Celsius Resources continues to trade at lower level as the new guidelines of Australian Securities Exchange currently prevents the mineral explorer to release production targets or financial outlook based on the scoping study completed for a cobalt project in Namibia.
Last week the company released positive results of the scoping study conducted on ‘Opuwo’ cobalt project. Although the scoping study confirmed a potential for large and long-life operations at Opuwo in Namibia, Celsius’ share price nosedived as much as 40 per cent. Further, the company faced number of shareholder enquiries regarding the next steps for the project, and the schedule for reporting production targets and financial metrics, including revenue and projected cost, generated from the Study.

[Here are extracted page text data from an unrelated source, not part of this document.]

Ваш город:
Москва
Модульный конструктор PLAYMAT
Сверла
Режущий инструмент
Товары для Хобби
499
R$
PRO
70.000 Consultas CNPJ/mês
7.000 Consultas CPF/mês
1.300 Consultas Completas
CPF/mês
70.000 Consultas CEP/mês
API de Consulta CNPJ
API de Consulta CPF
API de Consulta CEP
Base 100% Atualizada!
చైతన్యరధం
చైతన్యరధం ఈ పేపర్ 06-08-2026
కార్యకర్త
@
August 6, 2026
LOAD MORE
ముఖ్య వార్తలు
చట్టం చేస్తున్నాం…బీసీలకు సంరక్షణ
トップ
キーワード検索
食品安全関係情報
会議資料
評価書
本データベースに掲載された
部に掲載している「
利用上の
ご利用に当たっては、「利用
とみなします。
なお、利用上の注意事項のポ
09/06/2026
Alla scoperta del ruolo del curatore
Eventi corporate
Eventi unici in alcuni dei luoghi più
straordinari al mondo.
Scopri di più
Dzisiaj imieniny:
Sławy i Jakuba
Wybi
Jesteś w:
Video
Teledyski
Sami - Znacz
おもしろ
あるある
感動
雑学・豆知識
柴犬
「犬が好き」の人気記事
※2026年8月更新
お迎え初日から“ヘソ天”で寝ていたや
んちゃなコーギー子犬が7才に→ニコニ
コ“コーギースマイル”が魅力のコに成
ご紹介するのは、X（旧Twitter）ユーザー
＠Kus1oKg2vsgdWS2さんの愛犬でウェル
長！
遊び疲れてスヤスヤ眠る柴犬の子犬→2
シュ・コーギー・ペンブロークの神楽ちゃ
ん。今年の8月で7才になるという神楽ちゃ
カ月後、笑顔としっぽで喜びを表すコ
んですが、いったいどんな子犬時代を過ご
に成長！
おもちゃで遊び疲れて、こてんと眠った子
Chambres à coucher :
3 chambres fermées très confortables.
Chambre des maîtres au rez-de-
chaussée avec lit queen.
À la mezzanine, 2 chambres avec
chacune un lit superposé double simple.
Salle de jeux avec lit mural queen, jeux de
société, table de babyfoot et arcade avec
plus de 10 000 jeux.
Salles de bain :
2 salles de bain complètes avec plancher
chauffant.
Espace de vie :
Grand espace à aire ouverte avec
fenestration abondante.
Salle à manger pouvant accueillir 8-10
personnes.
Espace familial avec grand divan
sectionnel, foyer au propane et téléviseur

In response to investors queries and recent meltdown in CLA’s share price, Celsius aims to update its scoping study and provide detailed information on production targets and high-level financial metrics to the market in late Q1 2019. But the publication of these information remains subject to Celsius Board and ASX approval.
“Initial PFS study work to focus on components which are expected to allow an updated Scoping Study to be released in approximately March 2019”, told Celsius Resources Limited.
Further, it has been informed that updated mineral resource is expected by December 2018, whereas the Pre-Feasibility Study (PFS) for the project is scheduled for completion in the end of third quarter of 2019.
The results of positive scoping study revealed that there are no significant deleterious elements such as uranium or arsenic at Opuwo. Moreover, the company successfully produced the sulphide concentrate through standard flotation methods and is currently examining various open pits and underground mining scenarios following the completion of preliminary mine planning. The management further advised that additional metallurgical test work to be completed on the near surface oxide mineralisation from the Opuwo Mineral Resource.
Celsius told flowsheets and costing developed, cobalt sulphate, cobalt hydroxide or cobalt metal to be produced, along with copper metal and zinc sulphate. Whereas, moderate temperature and pressure autoclave process are under development that would be further evaluated during PFS along with the traditional sulphating roast/atmospheric water leach process.
Benchmark Mineral Intelligence forecasts that the use of cobalt in batteries will more than triple between 2017 and 2026, despite the shift to lower cobalt batteries during this timeframe. As per the company’s information, Celsius Resources has already started high-level discussions with prospective offtake partners.
Adding to the recent collapse, Celsius’ stock has fallen more than 6% in early trade today. However, it concluded the session at a share price of $0.059 after dropping 3.279% on 13 November 2018. Over the past one year, the stock of Celsius Resources Limited (ASX: CLA) has witnessed a negative performance of 29.07% which is getting worst since last three months with -46.96%.